La psychiatre hospitalière Birit Broekman constate beaucoup de dépression chez les personnes souffrant de maladies cardiovasculaires, de diabète et d’obésité.


Birit Broekman (49 ans), fille d’un médecin généraliste, savait dès son plus jeune âge qu’elle voulait devenir médecin. La première fois qu’elle s’est inscrite en médecine, elle a été refusée. Et encore l’année suivante. Et encore. Et encore. Après quatre ans, elle a pu commencer à Amsterdam. Entre-temps, elle avait suivi une formation de psychologue à Groningen. Elle est aujourd’hui psychiatre hospitalière et, depuis peu, professeur à l’UMC d’Amsterdam. En septembre, elle a donné sa conférence inaugurale, Interaction du corps et de l’esprit en contexte. Elle effectue son travail clinique à l’OLVG à Amsterdam et c’est également là que se déroule cette conversation.

Vous avez fait de la psychologie parce que vous vouliez devenir psychiatre ?

«Non, je pensais à la neurologie.
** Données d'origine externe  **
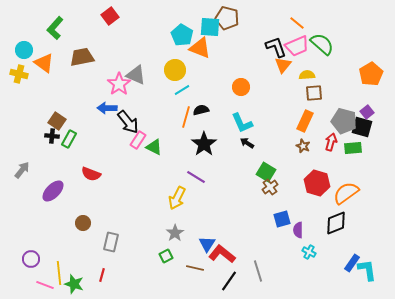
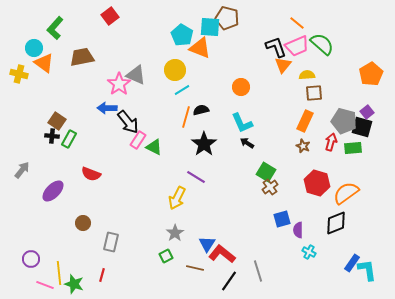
cyan circle at (24, 50): moved 10 px right, 2 px up
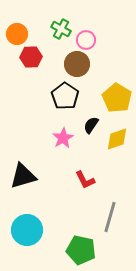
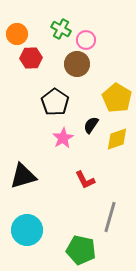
red hexagon: moved 1 px down
black pentagon: moved 10 px left, 6 px down
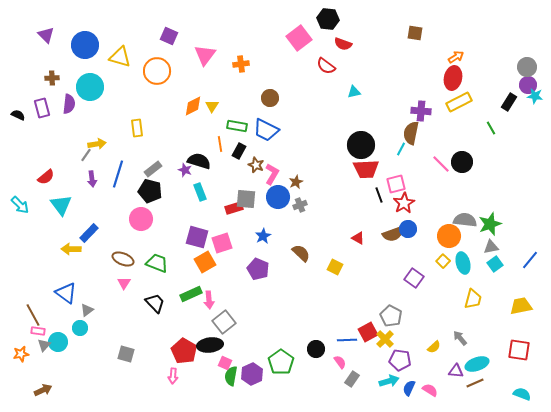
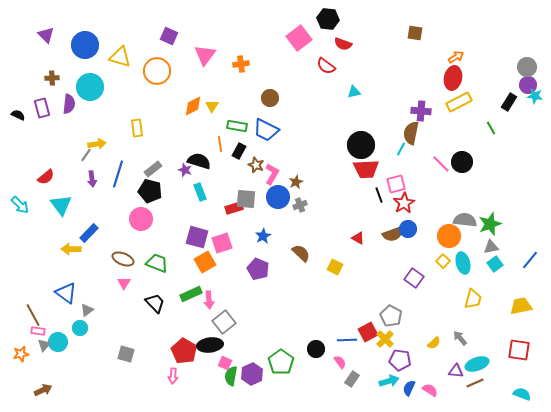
yellow semicircle at (434, 347): moved 4 px up
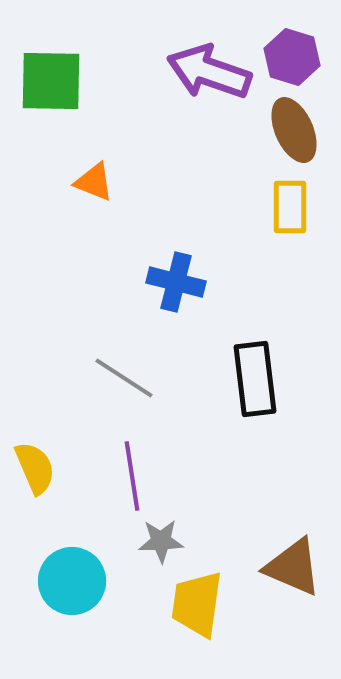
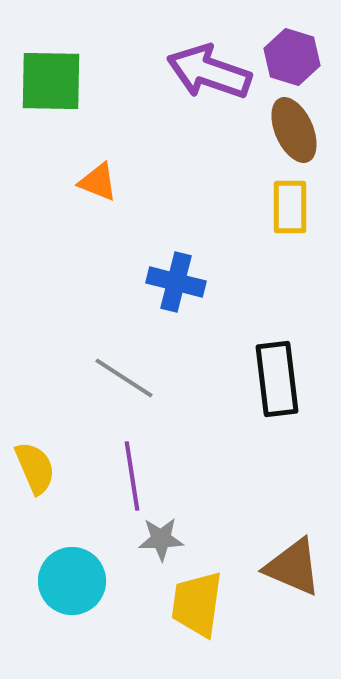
orange triangle: moved 4 px right
black rectangle: moved 22 px right
gray star: moved 2 px up
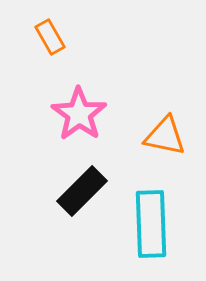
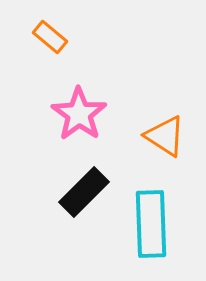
orange rectangle: rotated 20 degrees counterclockwise
orange triangle: rotated 21 degrees clockwise
black rectangle: moved 2 px right, 1 px down
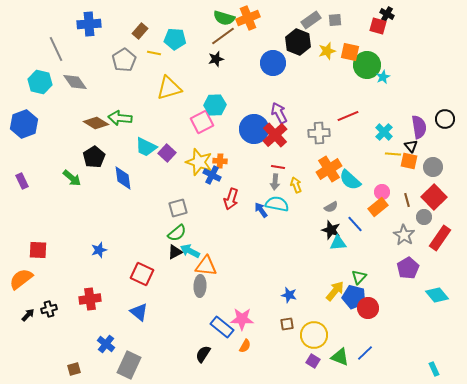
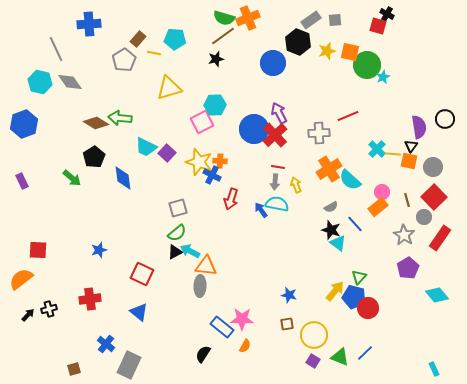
brown rectangle at (140, 31): moved 2 px left, 8 px down
gray diamond at (75, 82): moved 5 px left
cyan cross at (384, 132): moved 7 px left, 17 px down
black triangle at (411, 146): rotated 16 degrees clockwise
cyan triangle at (338, 243): rotated 42 degrees clockwise
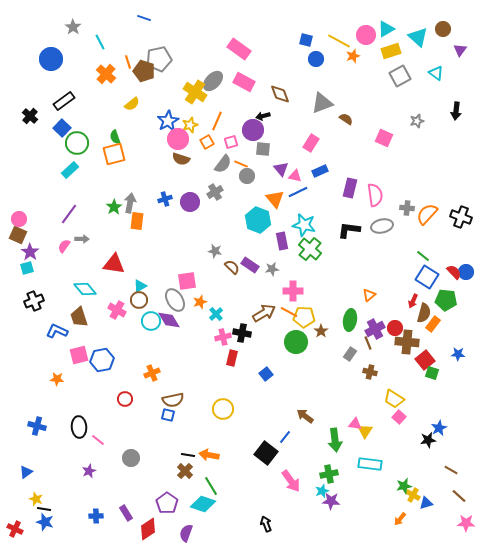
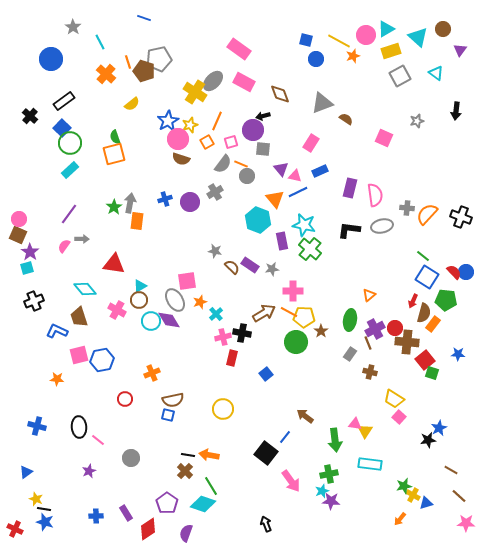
green circle at (77, 143): moved 7 px left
C’est là que j’ai trouvé les troubles de conversion les plus intéressants, les paralysies sans cause physique démontrable, et c’est comme ça que je me suis intéressé à la psychiatrie. J’ai fait une autre année de médecine générale, ce qui était très amusant, mais les connaissances approfondies me manquaient. Ce qui m’intéressait alors, c’était le lien entre les troubles physiques et mentaux.

La moitié des patients hospitalisés, a-t-elle déclaré lors de sa conférence inaugurale, souffrent également de troubles psychologiques. Et 60 à 70 pour cent des patients psychiatriques ont une condition physique. Wiepke Cahn, psychiatre et professeur à l’UMC Utrecht, a expliqué précédemment CNRC que les psychoses sont souvent associées au diabète et les troubles bipolaires à l’eczéma, à l’asthme et aux allergies.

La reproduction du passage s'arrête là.